The Johnstown Horror
or
Valley of Death.
CHAPTER I.
The Appalling News.
On the advent of Summer, June 1st, the country was horror-stricken by the announcement that a terrible calamity had overtaken the inhabitants of Johnstown, and the neighboring villages. Instantly the whole land was stirred by the startling news of this great disaster. Its appalling magnitude, its dreadful suddenness, its scenes of terror and agony, the fate of thousands swept to instant death by a flood as frightful as that of the cataract of Niagara, awakened the profoundest horror. No calamity in the history of modern times has so appalled the civilized world.

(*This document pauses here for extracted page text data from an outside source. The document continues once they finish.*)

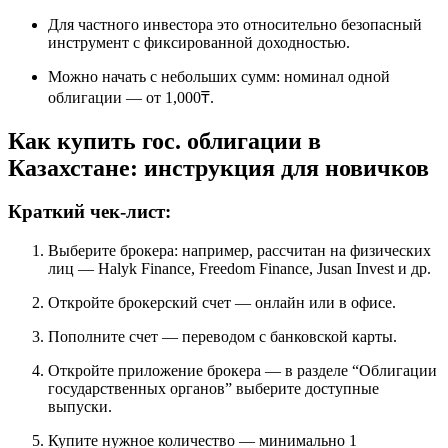
Для частного инвестора это относительно безопасный
инструмент с фиксированной доходностью.
Можно начать с небольших сумм: номинал одной
облигации — от 1,000₸.
Как купить гос. облигации в
Казахстане: инструкция для новичков
Краткий чек-лист:
Выберите брокера: например, рассчитан на физических
лиц — Halyk Finance, Freedom Finance, Jusan Invest и др.
Откройте брокерский счет — онлайн или в офисе.
Пополните счет — переводом с банковской карты.
Откройте приложение брокера — в разделе “Облигации
государственных органов” выберите доступные
выпуски.
Купите нужное количество — минимально 1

The following graphic pen-picture will give the reader an accurate idea of the picturesque scene of the disaster:
Away up in the misty crags of the Alleghanies some tiny rills trickle and gurgle from a cleft in the mossy rocks. The drippling waters, timid perhaps in the bleak and lonely fastness of the heights, hug and coddle one another until they flash into a limpid pool. A score of rivulets from all the mountain side babble hither over rocky beds to join their companions. Thence in rippling current they purl and tinkle down the gentle slopes, through bosky nooks sweet with the odors of fir tree and pine, over meads dappled with the scarlet snap-dragon and purple heath buds, now pausing for a moment to idle with a wood encircled lake, now tumbling in opalescent cascade over a mossy lurch, and then on again in cheerful, hurried course down the Appalachian valley.